▶ _Task brief_: Up to and including the line with "因为要承认自己的错误是一件很难而可", copy the records below exactly from their first line.

▶ _The data_:
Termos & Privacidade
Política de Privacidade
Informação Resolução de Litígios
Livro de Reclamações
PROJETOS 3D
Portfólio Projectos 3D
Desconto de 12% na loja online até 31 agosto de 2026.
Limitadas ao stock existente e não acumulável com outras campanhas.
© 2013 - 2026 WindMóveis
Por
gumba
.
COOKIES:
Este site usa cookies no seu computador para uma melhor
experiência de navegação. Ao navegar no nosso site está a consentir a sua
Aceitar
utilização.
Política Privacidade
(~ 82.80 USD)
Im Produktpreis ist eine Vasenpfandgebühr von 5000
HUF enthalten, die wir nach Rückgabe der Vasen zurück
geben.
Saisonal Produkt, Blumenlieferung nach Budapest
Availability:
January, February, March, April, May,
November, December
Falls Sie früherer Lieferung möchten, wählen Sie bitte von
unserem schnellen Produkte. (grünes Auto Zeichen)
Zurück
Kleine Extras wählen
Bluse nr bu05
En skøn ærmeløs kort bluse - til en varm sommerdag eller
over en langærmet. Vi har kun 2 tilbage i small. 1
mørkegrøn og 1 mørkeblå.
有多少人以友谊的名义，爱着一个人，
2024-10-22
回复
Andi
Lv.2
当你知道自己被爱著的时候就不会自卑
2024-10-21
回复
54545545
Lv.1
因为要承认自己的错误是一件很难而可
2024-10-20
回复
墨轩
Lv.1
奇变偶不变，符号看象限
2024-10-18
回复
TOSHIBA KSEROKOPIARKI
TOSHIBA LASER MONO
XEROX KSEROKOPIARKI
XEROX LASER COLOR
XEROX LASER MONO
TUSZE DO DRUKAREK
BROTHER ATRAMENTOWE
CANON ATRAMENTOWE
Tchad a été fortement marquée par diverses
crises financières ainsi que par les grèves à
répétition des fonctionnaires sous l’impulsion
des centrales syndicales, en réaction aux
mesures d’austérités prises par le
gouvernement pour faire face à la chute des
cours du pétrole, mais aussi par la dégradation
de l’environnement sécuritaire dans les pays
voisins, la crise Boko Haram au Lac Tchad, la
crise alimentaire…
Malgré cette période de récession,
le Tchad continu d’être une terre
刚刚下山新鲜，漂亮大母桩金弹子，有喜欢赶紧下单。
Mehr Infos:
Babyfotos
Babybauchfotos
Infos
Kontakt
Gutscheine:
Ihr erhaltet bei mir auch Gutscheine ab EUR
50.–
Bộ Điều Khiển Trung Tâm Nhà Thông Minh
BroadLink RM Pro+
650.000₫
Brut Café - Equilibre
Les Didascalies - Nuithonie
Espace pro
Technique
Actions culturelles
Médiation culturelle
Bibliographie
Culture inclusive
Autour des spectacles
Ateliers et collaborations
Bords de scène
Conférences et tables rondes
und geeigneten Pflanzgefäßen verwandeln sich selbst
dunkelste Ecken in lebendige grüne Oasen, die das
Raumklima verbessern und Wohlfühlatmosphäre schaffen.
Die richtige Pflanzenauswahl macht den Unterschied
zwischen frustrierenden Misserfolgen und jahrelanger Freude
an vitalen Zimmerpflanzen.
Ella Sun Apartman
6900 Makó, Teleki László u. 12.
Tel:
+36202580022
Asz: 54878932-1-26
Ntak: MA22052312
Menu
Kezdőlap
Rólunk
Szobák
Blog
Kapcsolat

▶ _Written answer_:
Termos & Privacidade
Política de Privacidade
Informação Resolução de Litígios
Livro de Reclamações
PROJETOS 3D
Portfólio Projectos 3D
Desconto de 12% na loja online até 31 agosto de 2026.
Limitadas ao stock existente e não acumulável com outras campanhas.
© 2013 - 2026 WindMóveis
Por
gumba
.
COOKIES:
Este site usa cookies no seu computador para uma melhor
experiência de navegação. Ao navegar no nosso site está a consentir a sua
Aceitar
utilização.
Política Privacidade
(~ 82.80 USD)
Im Produktpreis ist eine Vasenpfandgebühr von 5000
HUF enthalten, die wir nach Rückgabe der Vasen zurück
geben.
Saisonal Produkt, Blumenlieferung nach Budapest
Availability:
January, February, March, April, May,
November, December
Falls Sie früherer Lieferung möchten, wählen Sie bitte von
unserem schnellen Produkte. (grünes Auto Zeichen)
Zurück
Kleine Extras wählen
Bluse nr bu05
En skøn ærmeløs kort bluse - til en varm sommerdag eller
over en langærmet. Vi har kun 2 tilbage i small. 1
mørkegrøn og 1 mørkeblå.
有多少人以友谊的名义，爱着一个人，
2024-10-22
回复
Andi
Lv.2
当你知道自己被爱著的时候就不会自卑
2024-10-21
回复
54545545
Lv.1
因为要承认自己的错误是一件很难而可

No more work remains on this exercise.